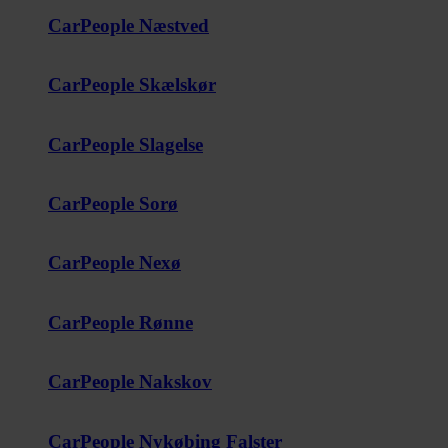
CarPeople Næstved
CarPeople Skælskør
CarPeople Slagelse
CarPeople Sorø
CarPeople Nexø
CarPeople Rønne
CarPeople Nakskov
CarPeople Nykøbing Falster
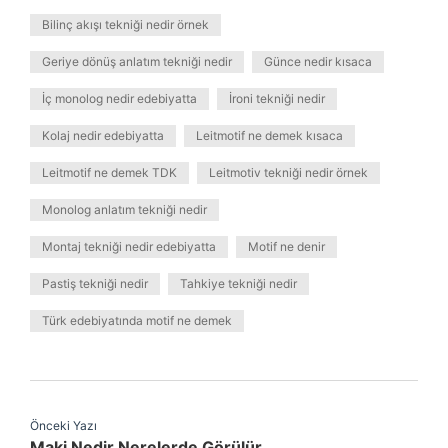
Bilinç akışı tekniği nedir örnek
Geriye dönüş anlatım tekniği nedir
Günce nedir kısaca
İç monolog nedir edebiyatta
İroni tekniği nedir
Kolaj nedir edebiyatta
Leitmotif ne demek kısaca
Leitmotif ne demek TDK
Leitmotiv tekniği nedir örnek
Monolog anlatım tekniği nedir
Montaj tekniği nedir edebiyatta
Motif ne denir
Pastiş tekniği nedir
Tahkiye tekniği nedir
Türk edebiyatında motif ne demek
Önceki Yazı
Maki Nedir Nerelerde Görülür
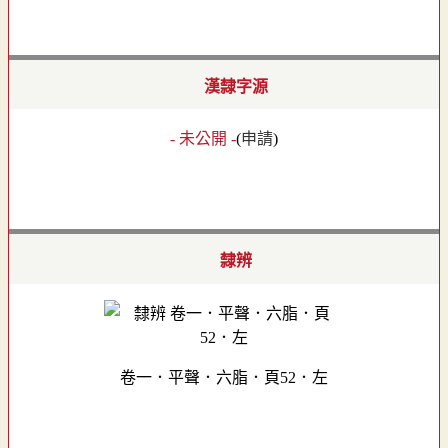
漢隸字源
- 未公開 -
(
申請
)
隸辨
卷一．平聲．六脂．頁52．左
───
What this task involves: Please write out, word for word, only the lines from the one holding "Montaj tekniği nedir edebiyatta" through the end of the records above, with both end lines included and the pictures dropped.

Expected answer:
Montaj tekniği nedir edebiyatta
Motif ne denir
Pastiş tekniği nedir
Tahkiye tekniği nedir
Türk edebiyatında motif ne demek
Önceki Yazı
Maki Nedir Nerelerde Görülür
漢隸字源
- 未公開 -
(
申請
)
隸辨
卷一．平聲．六脂．頁52．左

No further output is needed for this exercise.